Evolution of Nvidia Blackwell GPU memory architecture

Every GPU generation pushes against the same obstacle: memory. Models grow faster than memory capacity, forcing engineers into complex multi-GPU setups, aggressive quantization, or painful trade-offs.

NVIDIA’s Blackwell architecture, followed by Hopper in 2024, attacks this problem at the hardware level, rethinking not how much memory a GPU has, but how it’s structured and fully accessed.

Running the Llama 3 70B is no longer a concern – no parallelism or squeezing models into tight memory limits. Instead, the same hardware footprint can now handle significantly larger parameter counts.

This article breaks down the memory enhancements that make Blackwell the most capable AI accelerator to date.

Conditions

This article assumes you are comfortable with a few GPU basics. If any of these feel shaky, the linked resources will get you up to speed in 10-15 minutes.

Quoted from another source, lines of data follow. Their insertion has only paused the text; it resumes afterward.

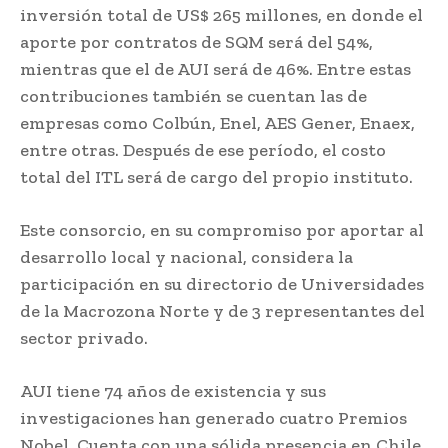
inversión total de US$ 265 millones, en donde el
aporte por contratos de SQM será del 54%,
mientras que el de AUI será de 46%. Entre estas
contribuciones también se cuentan las de
empresas como Colbún, Enel, AES Gener, Enaex,
entre otras. Después de ese período, el costo
total del ITL será de cargo del propio instituto.
Este consorcio, en su compromiso por aportar al
desarrollo local y nacional, considera la
participación en su directorio de Universidades
de la Macrozona Norte y de 3 representantes del
sector privado.
AUI tiene 74 años de existencia y sus
investigaciones han generado cuatro Premios
Nobel. Cuenta con una sólida presencia en Chile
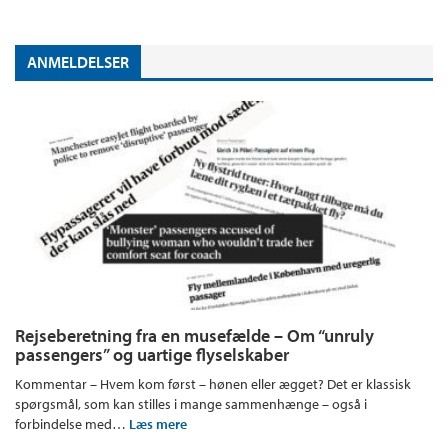
ANMELDELSER
Rejseberetning fra en musefælde – Om “unruly
passengers” og uartige flyselskaber
Kommentar – Hvem kom først – hønen eller ægget? Det er klassisk
spørgsmål, som kan stilles i mange sammenhænge – også i
forbindelse med…
Læs mere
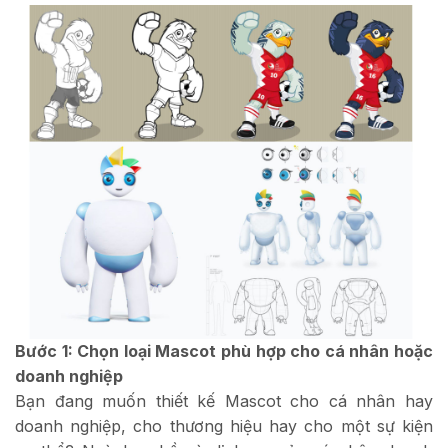
Bước 1: Chọn loại Mascot phù hợp cho cá nhân hoặc
doanh nghiệp
Bạn đang muốn thiết kế Mascot cho cá nhân hay
doanh nghiệp, cho thương hiệu hay cho một sự kiện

GPU Anatomy – What is SM, and the role of registers, shared memory (L1), L2 cache, and memory controllers. (Memory classification of GPUs)
Three memory matrices — capacity (how much fits), bandwidth (how fast data moves), and latency (how long a single access takes). These are not interchangeable, and Blackwell optimizes all three differently. (GPU memory bandwidth)
Types of GPU Memory — HBM, GDDR, and LPDDR5X, and the bandwidth/capacity/power trade-offs between them. (Cuda GPU Memory Types)
The chip connects. — PCIe, NVLink, and a chip-to-chip (C2C) link idea. (AI Systems Game)

If you’re solid on all fours, you’re ready.

The generational leap

Before diving into how Blackwell achieves its performance gains, here’s what’s changed from the previous GPU generation:

Details	Hopper H100	Blackwell B200	Change
Capacity of HBM	80 GB (HBM3)	192 GB (HBM3e)	2.4×
HBM bandwidth	3.35 TB/s	8 TB/s	2.4×
L2 cache	50 MB	126 MB	2.5×
L1/Common per SM	256 KB	128 KB	0.5×
Die design	monolith	Double Dye (MCM)	–
CPU integration	Separate (PCIe)	Unified (NVLink C2C)	–

The numbers tell a clear story: more memory, more bandwidth, bigger caches. The rest of this article explains how these pieces fit together.

GB200 Super Chip

NVIDIA Blackwell GB200 Superchip

The Grace Blackwell (GB200) extends the superchip design NVIDIA introduced with the Grace Hopper (GH200), where an ARM-based Grace CPU is combined with GPU chips in a single package to form a unified computing system.

In the Blackwell generation, the GB200 combines a Grace CPU with two Blackwell GPUs, connected via NVLink Chip-to-Chip (NVLink-C2C), a high-bandwidth interface that allows CPUs and GPUs to share memory and operate as a system.

Grace CPU

The Grace CPU is an ARM Neoverse v2 designed by NVIDIA for bandwidth and performance. It handles general-purpose tasks, preprocessing, and tokenization, and feeds data to the GPU via NVLink C-2-C. The Grace CPU acts as extended storage for the GPU.

The Grace CPU runs at a moderate clock speed but compensates for its LPDDR5X memory with massive memory bandwidth of up to 500GB/s (low power double data rate 5x – we’ll talk more about that in a moment) with around 100MB of L3 cache.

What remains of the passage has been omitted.